Харриет ничего не заметила, даже не заподозрила. Ее вера в Блейза не пошатнулась ни на секунду. Как она могла не разглядеть правду в первые же дни — по его сияющему лицу, по особенному дрожанию рук? Блейз до сих пор не мог этого понять. Их с Эмили встреча в кафе близ Британского музея закончилась постелью. Это было исступление, взрыв, сметающий все — так же, как на другом конце катаклизма сметало все непоколебимое доверие Харриет. Грех превратился в пронзительное счастье, перечеркнул все остальное; только для Блейза это был не грех, а его благо, его блаженство — сбывшееся наконец. Да, он оказался в своем «темном углу», — только не было ни угла, ни темноты, а был целый новый огромный мир, пронизанный сияющим светом. Все, что он делал раньше, казалось теперь бледным, жалким и неискренним. Жизнь его счастливо управлялась теперь свободой чистого творчества и чистой случайности. Темные силы, осмелев, выползли из мрака, в котором прятались прежде, — но он не был их марионеткой. Они фонтаном взмывали до небес, и он вместе с ними парил в потоках ослепительного света. Он никогда не рассчитывал и даже не надеялся встретить женщину, которая бы так идеально вписывалась во все его «отклонения». То было не просто острое сексуальное блаженство — но полное, безусловное, метафизическое оправдание. Мир раскрылся перед ним во всех своих бесконечно дробящихся деталях. Он наконец-то жил — впервые по-настоящему чувствовал себя собой, впервые обживал неведомое прежде пространство своего естества.

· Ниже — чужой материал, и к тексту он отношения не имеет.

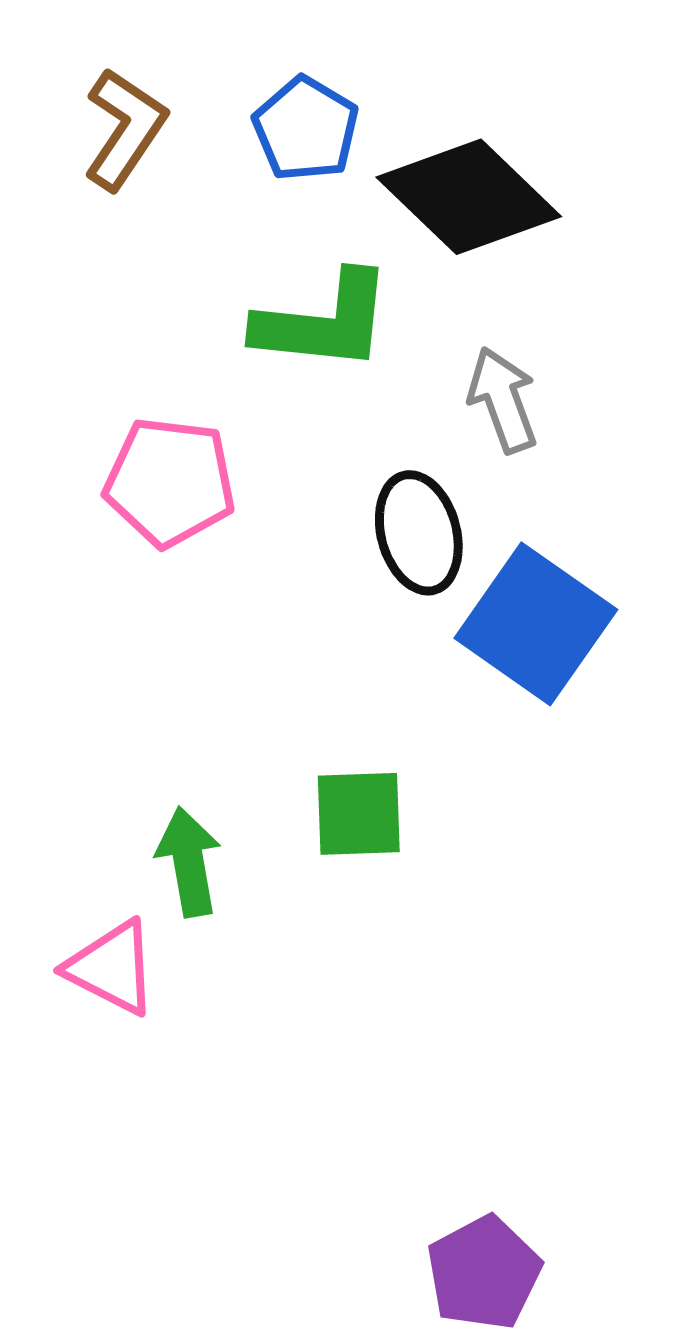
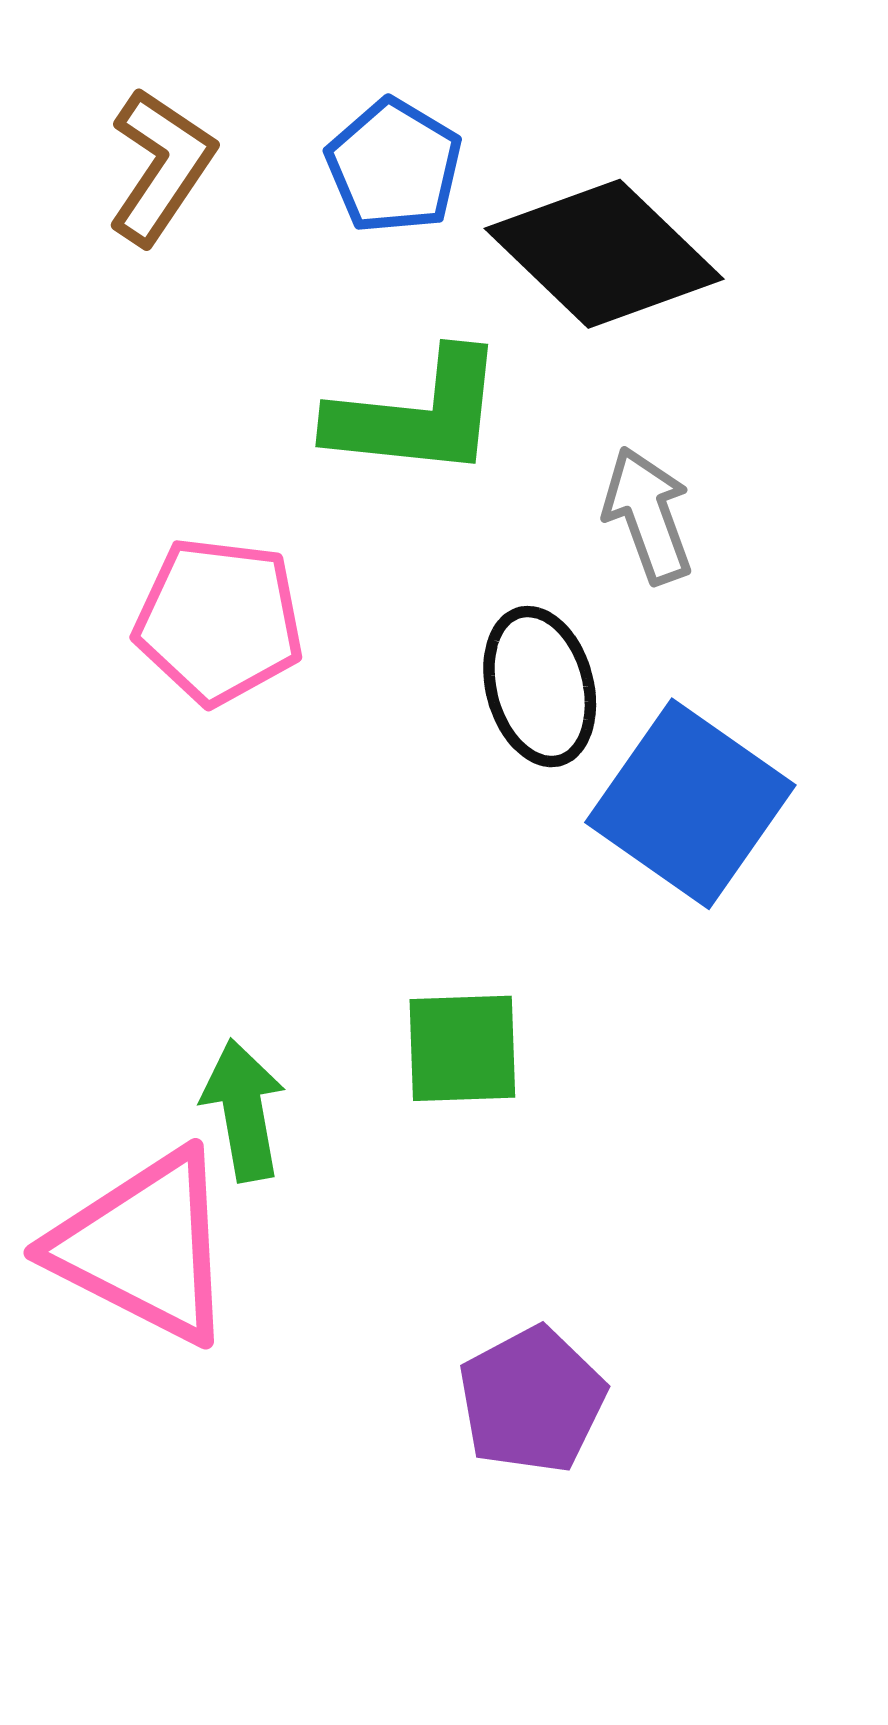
pink triangle: (112, 968) -> (144, 1247), size x1.6
purple pentagon: (484, 1273) -> (532, 1400), moved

У Эмили Макхью имелся уже довольно богатый сексуальный опыт, но ничего серьезного или запоминающегося. Она, как она сразу же объявила Блеизу, никогда еще по-настоящему не любила. Она осталась верна своей судьбе, сохранила свою свободу. Она умела ждать, не желала идти на компромиссы, не утратила надежду, не довольствовалась малым. Блейз приуныл. Выходило, что он-таки явил трусость и безверие. Он должен был бродить по лесу столько, сколько нужно, и искать спою пару; он должен был верить и ждать. Не то чтобы теперь он проклинал свою женитьбу или, тем более, Харриет — нет; но он сознавал, что совершил досадную, непростительную ошибку. Терзаясь муками раскаяния, он бесплодно грезил о том, как было бы хорошо вернуться сейчас в прошлое и устроить в нем все, все по-другому. Или о том, чтобы Харриет умерла или просто делась куда-нибудь — в общем, испарилась; но это тоже были бесплодные грезы. Впрочем, когда он был с Эмили, Харриет и так испарялась из его сознания, будто ее никогда не было. Что же до упреков Эмили, то он воспринимал их как драгоценную и желанную добавку к их любви; не менее желанную, чем их «пороки» (им нравилось это слово), вплетавшиеся в саму ткань их совместного существования — вплоть до мелочей, до самых коротеньких словесных перепалок.